Walker Art Center: 10 Artists on Rescinding DACA

by

Paul Schmelzer

 

Excerpt of statement by Ken Gonzales-Day:

“One of President Trump’s first acts was to install a portrait of Andrew Jackson in the Oval Office of the White House. Then, Trump made a pilgrimage to Jackson’s tomb in Nashville. But worst of all, Trump is using Jackson to target brown people.

Andrew Jackson was the President that got the US Congress to pass the Indian Removal Act of 1830. It “allowed” the government to break numerous treaties and displaced tens of thousands of Native Americans. The death march it produced was called The Trail of Tears, and within seven years more than 45,000 Indians from southeastern states had been “removed.” This opened 25 million acres for white settlement, and, most importantly for southern whites, it created a need for more black slaves and sowed the seeds for the Civil War.

Ending DACA will be Donald Trump’s Trail of Tears when he forces American children who lack documentation to a country they may not remember, and more importantly it breaks up families. Breaking up of families was a central component of slavery because it diminished individuals and communities and kept people of color from being seen, or seeing themselves, as equal to whites.

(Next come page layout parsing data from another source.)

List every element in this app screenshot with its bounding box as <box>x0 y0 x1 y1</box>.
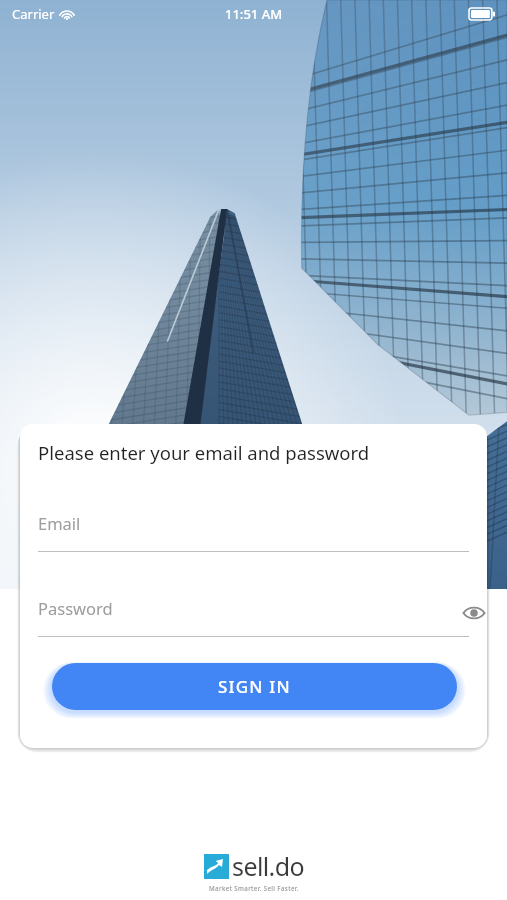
staticText: Password <box>38 597 113 619</box>
button[interactable]: Password <box>38 597 469 637</box>
staticText: 11:51 AM <box>225 5 283 23</box>
staticText: Please enter your email and password <box>38 440 370 465</box>
staticText: Market Smarter. Sell Faster. <box>209 884 299 892</box>
button[interactable]: SIGN IN <box>52 663 457 710</box>
staticText: SIGN IN <box>218 675 291 698</box>
staticText: sell.do <box>232 849 304 883</box>
staticText: Email <box>38 512 81 534</box>
staticText: Carrier <box>12 5 55 23</box>
button[interactable]: Show password <box>458 598 487 628</box>
button[interactable]: Email <box>38 512 469 552</box>
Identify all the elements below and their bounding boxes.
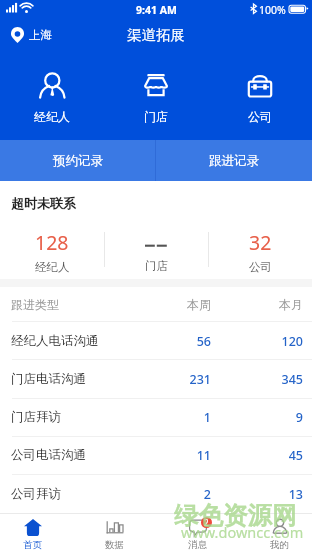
staticText: 公司	[249, 260, 272, 274]
staticText: 公司	[248, 109, 272, 124]
staticText: 345	[211, 371, 303, 388]
staticText: 100%	[259, 3, 286, 17]
staticText: 13	[211, 486, 303, 503]
staticText: 首页	[23, 539, 42, 551]
staticText: 11	[117, 447, 211, 464]
button[interactable]: 公司电话沟通	[0, 436, 312, 474]
staticText: 2	[117, 486, 211, 503]
staticText: 上海	[29, 28, 52, 42]
button[interactable]: 门店	[104, 229, 208, 273]
button[interactable]: 门店	[104, 50, 208, 140]
staticText: 超时未联系	[11, 195, 76, 211]
staticText: 9:41 AM	[136, 3, 177, 17]
button[interactable]: 128	[0, 229, 104, 274]
staticText: 门店	[144, 109, 168, 124]
staticText: 本周	[117, 297, 211, 312]
staticText: 2	[204, 517, 209, 528]
staticText: 9	[211, 409, 303, 426]
staticText: 我的	[270, 539, 289, 551]
staticText: 门店	[145, 259, 168, 273]
staticText: 公司电话沟通	[11, 447, 86, 463]
button[interactable]: 门店拜访	[0, 398, 312, 436]
staticText: 跟进类型	[11, 297, 59, 312]
staticText: 120	[211, 333, 303, 350]
button[interactable]: 我的	[257, 513, 302, 555]
staticText: 128	[35, 229, 69, 256]
button[interactable]: 32	[208, 229, 312, 274]
staticText: 消息	[188, 539, 207, 551]
button[interactable]: 预约记录	[0, 140, 155, 181]
button[interactable]: 经纪人电话沟通	[0, 322, 312, 360]
staticText: 跟进记录	[209, 153, 259, 169]
button[interactable]: 门店电话沟通	[0, 360, 312, 398]
staticText: 门店拜访	[11, 409, 61, 425]
staticText: 本月	[211, 297, 303, 312]
button[interactable]: 2	[175, 513, 220, 555]
staticText: 经纪人	[35, 260, 70, 274]
staticText: 56	[117, 333, 211, 350]
button[interactable]: 经纪人	[0, 50, 104, 140]
staticText: 32	[249, 229, 272, 256]
staticText: 预约记录	[53, 153, 103, 169]
staticText: 231	[117, 371, 211, 388]
button[interactable]: 跟进记录	[156, 140, 312, 181]
staticText: 公司拜访	[11, 486, 61, 502]
staticText: 1	[117, 409, 211, 426]
staticText: 渠道拓展	[127, 26, 185, 44]
button[interactable]: 公司拜访	[0, 475, 312, 513]
staticText: 45	[211, 447, 303, 464]
button[interactable]: 数据	[92, 513, 137, 555]
staticText: 经纪人	[34, 109, 70, 124]
staticText: www.downcc.com	[181, 522, 304, 542]
button[interactable]: 上海	[11, 27, 52, 43]
staticText: 门店电话沟通	[11, 371, 86, 387]
staticText: 绿色资源网	[174, 500, 297, 531]
button[interactable]: 公司	[208, 50, 312, 140]
button[interactable]: 首页	[10, 513, 55, 555]
staticText: 数据	[105, 539, 124, 551]
staticText: 经纪人电话沟通	[11, 333, 99, 349]
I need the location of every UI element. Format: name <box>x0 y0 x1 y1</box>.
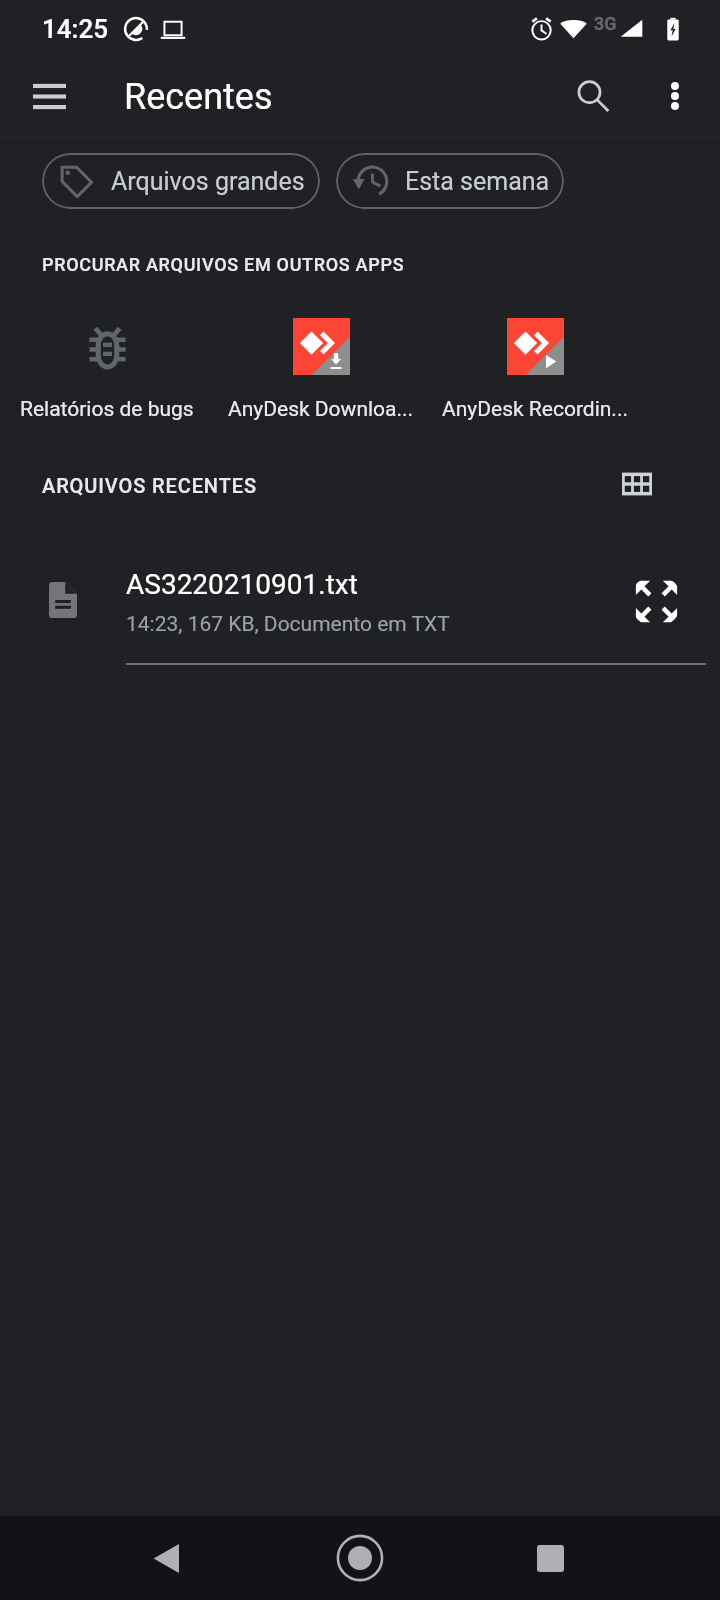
staticText: Arquivos grandes <box>111 167 305 196</box>
button[interactable]: Arquivos grandes <box>42 153 320 209</box>
staticText: AS3220210901.txt <box>126 568 358 601</box>
staticText: ARQUIVOS RECENTES <box>42 474 257 497</box>
staticText: Esta semana <box>405 167 550 196</box>
button[interactable]: Grid view <box>609 456 665 512</box>
button[interactable]: AnyDesk Recordin... <box>428 318 642 422</box>
button[interactable]: Menu <box>21 68 77 124</box>
button[interactable]: Home <box>315 1516 405 1600</box>
button[interactable]: Relatórios de bugs <box>0 318 214 422</box>
staticText: 3G <box>594 13 617 34</box>
button[interactable]: Back <box>122 1516 212 1600</box>
staticText: AnyDesk Recordin... <box>442 397 628 422</box>
staticText: 14:23, 167 KB, Documento em TXT <box>126 612 450 637</box>
button[interactable]: AS3220210901.txt <box>0 548 720 654</box>
staticText: Relatórios de bugs <box>20 397 194 422</box>
button[interactable]: More options <box>647 68 703 124</box>
staticText: AnyDesk Downloa... <box>228 397 414 422</box>
button[interactable]: Expand <box>630 575 682 627</box>
button[interactable]: Recents <box>505 1516 595 1600</box>
staticText: 14:25 <box>42 14 109 44</box>
staticText: Recentes <box>124 76 273 118</box>
staticText: PROCURAR ARQUIVOS EM OUTROS APPS <box>42 254 405 275</box>
button[interactable]: Search <box>565 68 621 124</box>
button[interactable]: Esta semana <box>336 153 564 209</box>
button[interactable]: AnyDesk Downloa... <box>214 318 428 422</box>
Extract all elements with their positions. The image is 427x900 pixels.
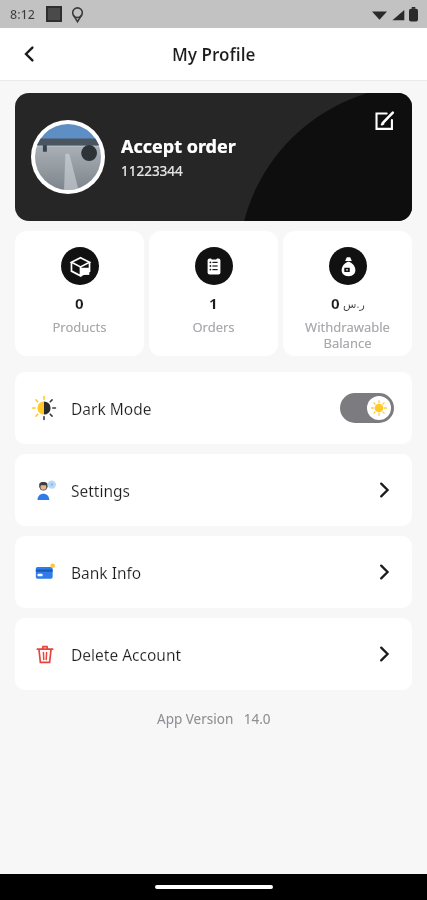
staticText: 0 xyxy=(331,293,340,313)
other: Settings xyxy=(374,480,394,500)
button[interactable]: Edit profile xyxy=(364,101,404,141)
button[interactable]: Dark Mode xyxy=(15,372,412,444)
staticText: 8:12 xyxy=(10,6,35,23)
staticText: Bank Info xyxy=(71,562,142,583)
other: Bank Info xyxy=(374,562,394,582)
button[interactable]: Dark mode toggle xyxy=(340,393,394,423)
button[interactable]: Back xyxy=(8,32,52,76)
staticText: Orders xyxy=(192,318,235,336)
button[interactable]: Accept order xyxy=(15,93,412,221)
staticText: App Version 14.0 xyxy=(157,710,271,728)
button[interactable]: 0 xyxy=(283,231,412,356)
button[interactable]: Delete Account xyxy=(15,618,412,690)
button[interactable]: Settings xyxy=(15,454,412,526)
staticText: 11223344 xyxy=(121,162,183,180)
other: Delete Account xyxy=(374,644,394,664)
button[interactable]: Bank Info xyxy=(15,536,412,608)
button[interactable]: 0 xyxy=(15,231,144,356)
staticText: 1 xyxy=(209,293,218,313)
staticText: Dark Mode xyxy=(71,398,152,419)
staticText: My Profile xyxy=(172,43,256,66)
staticText: Withdrawable Balance xyxy=(305,318,390,351)
staticText: Products xyxy=(52,318,107,336)
staticText: 0 xyxy=(75,293,84,313)
button[interactable]: 1 xyxy=(149,231,278,356)
staticText: Settings xyxy=(71,480,130,501)
staticText: Accept order xyxy=(121,134,236,159)
staticText: Delete Account xyxy=(71,644,182,665)
staticText: ر.س xyxy=(343,296,365,311)
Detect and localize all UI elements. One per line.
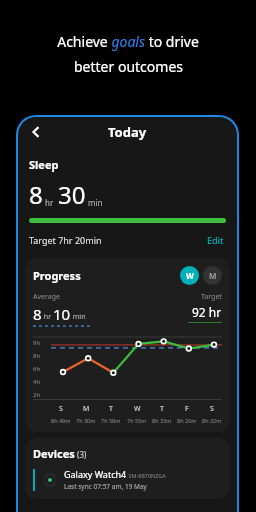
staticText: Galaxy Watch4 <box>64 468 127 480</box>
button[interactable]: Progress <box>25 258 230 432</box>
staticText: Edit <box>207 234 224 246</box>
staticText: 4h <box>33 378 41 386</box>
staticText: 30 <box>58 178 86 211</box>
staticText: T <box>160 404 164 414</box>
staticText: (3) <box>75 449 87 460</box>
staticText: Today <box>108 123 147 141</box>
staticText: 7h 30m <box>76 417 96 424</box>
staticText: S <box>210 404 214 414</box>
staticText: hr <box>45 197 54 208</box>
staticText: Achieve goals to drive <box>57 32 199 51</box>
staticText: F <box>185 404 189 414</box>
staticText: 10 <box>53 304 71 324</box>
staticText: better outcomes <box>74 57 183 76</box>
staticText: 9h <box>33 339 41 347</box>
staticText: 6h <box>33 365 41 373</box>
staticText: M <box>83 404 90 414</box>
button[interactable]: Back <box>22 118 50 146</box>
staticText: Target <box>201 292 222 302</box>
staticText: Last sync 07:57 am, 19 May <box>64 482 147 491</box>
staticText: Devices <box>33 446 75 461</box>
staticText: Sleep <box>29 157 59 172</box>
staticText: 7h 58m <box>101 417 121 424</box>
staticText: T <box>109 404 113 414</box>
staticText: 8h 32m <box>202 417 222 424</box>
staticText: Target 7hr 20min <box>29 234 102 246</box>
staticText: 8 <box>33 304 42 324</box>
staticText: 8 <box>29 178 43 211</box>
button[interactable]: M <box>203 266 222 285</box>
staticText: S <box>59 404 63 414</box>
staticText: 8h 20m <box>177 417 197 424</box>
staticText: 8h 49m <box>51 417 71 424</box>
button[interactable]: Edit <box>205 232 226 248</box>
staticText: 8h 33m <box>152 417 172 424</box>
staticText: Average <box>33 292 60 302</box>
staticText: W <box>186 270 194 281</box>
staticText: Progress <box>33 268 81 283</box>
staticText: W <box>134 404 141 414</box>
staticText: 7h 55m <box>127 417 147 424</box>
staticText: hr <box>42 312 53 322</box>
staticText: 2h <box>33 391 41 399</box>
staticText: M <box>209 270 217 281</box>
staticText: SM-R870NZGA <box>127 472 166 479</box>
staticText: min <box>88 197 103 208</box>
staticText: 92 hr <box>192 304 222 320</box>
button[interactable]: Devices <box>25 438 230 499</box>
staticText: 8h <box>33 352 41 360</box>
staticText: min <box>71 312 86 322</box>
button[interactable]: W <box>180 266 199 285</box>
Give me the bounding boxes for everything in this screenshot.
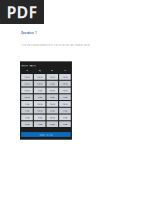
staticText: F bbox=[64, 68, 66, 72]
staticText: true bbox=[63, 123, 67, 126]
staticText: true bbox=[50, 82, 54, 85]
staticText: false bbox=[50, 102, 55, 106]
staticText: false bbox=[50, 116, 55, 119]
staticText: true bbox=[38, 123, 42, 126]
staticText: false bbox=[62, 75, 68, 78]
staticText: false bbox=[24, 82, 30, 85]
staticText: true bbox=[63, 109, 67, 112]
staticText: true bbox=[50, 123, 54, 126]
staticText: Give the Boolean expression of the follo… bbox=[21, 43, 90, 46]
staticText: true bbox=[50, 109, 54, 112]
staticText: false bbox=[50, 75, 55, 78]
staticText: Question 1 bbox=[21, 31, 37, 35]
button[interactable]: Export as CSV bbox=[21, 132, 71, 137]
staticText: P bbox=[26, 68, 28, 72]
staticText: Q bbox=[39, 68, 41, 72]
staticText: true bbox=[63, 116, 67, 119]
staticText: true bbox=[25, 109, 29, 112]
staticText: Export as CSV bbox=[40, 133, 52, 136]
staticText: false bbox=[37, 109, 42, 112]
staticText: false bbox=[37, 75, 42, 78]
staticText: true bbox=[25, 102, 29, 106]
staticText: PDF bbox=[6, 1, 38, 23]
staticText: Truth Table bbox=[21, 64, 35, 67]
staticText: true bbox=[25, 123, 29, 126]
staticText: true bbox=[25, 116, 29, 119]
staticText: false bbox=[24, 96, 30, 99]
staticText: false bbox=[37, 102, 42, 106]
staticText: true bbox=[38, 89, 42, 92]
staticText: true bbox=[50, 96, 54, 99]
staticText: true bbox=[38, 116, 42, 119]
staticText: 1. bbox=[18, 54, 20, 57]
staticText: false bbox=[24, 89, 30, 92]
staticText: true bbox=[63, 96, 67, 99]
staticText: false bbox=[50, 89, 55, 92]
staticText: false bbox=[37, 82, 42, 85]
staticText: false bbox=[24, 75, 30, 78]
staticText: false bbox=[62, 82, 68, 85]
staticText: false bbox=[62, 89, 68, 92]
staticText: R bbox=[51, 68, 53, 72]
staticText: false bbox=[62, 102, 68, 106]
staticText: true bbox=[38, 96, 42, 99]
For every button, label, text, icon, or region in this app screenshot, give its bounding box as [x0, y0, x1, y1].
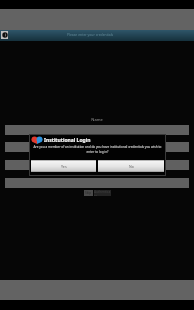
staticText: Institutional Login: [44, 137, 91, 144]
button[interactable]: Authenticate: [94, 190, 111, 196]
staticText: Authenticate: [94, 190, 111, 196]
button[interactable]: [5, 160, 189, 170]
staticText: Yes: [61, 164, 67, 169]
button[interactable]: Skip: [84, 190, 93, 196]
staticText: Skip: [85, 191, 92, 195]
button[interactable]: [5, 142, 189, 152]
staticText: User name: [0, 135, 194, 140]
staticText: Please enter your credentials: [67, 32, 114, 37]
button[interactable]: [5, 125, 189, 135]
staticText: Name: [0, 117, 194, 122]
button[interactable]: App logo: [1, 31, 8, 39]
staticText: Password: [0, 152, 194, 157]
button[interactable]: No: [98, 160, 164, 172]
staticText: Are you a member of an institution and d…: [30, 145, 165, 154]
staticText: No: [129, 164, 134, 169]
button[interactable]: Yes: [31, 160, 96, 172]
staticText: Confirm password: [0, 170, 194, 175]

Latinos and Hispanics can be of any race but many Latinx persons have indigenous ancestors from the Aztec to the Apaches. Some of my own ancestors arrived from Mexico 14 generations ago, in the 17th century, and yet growing up I was regularly called a “spic,” “a wet back,” and a “beaner,” so it is important to remember that targeting DACA students is just another way of keeping Latinx people from seeing their own growing numbers as a political, economic, and cultural force that can no longer be denied.”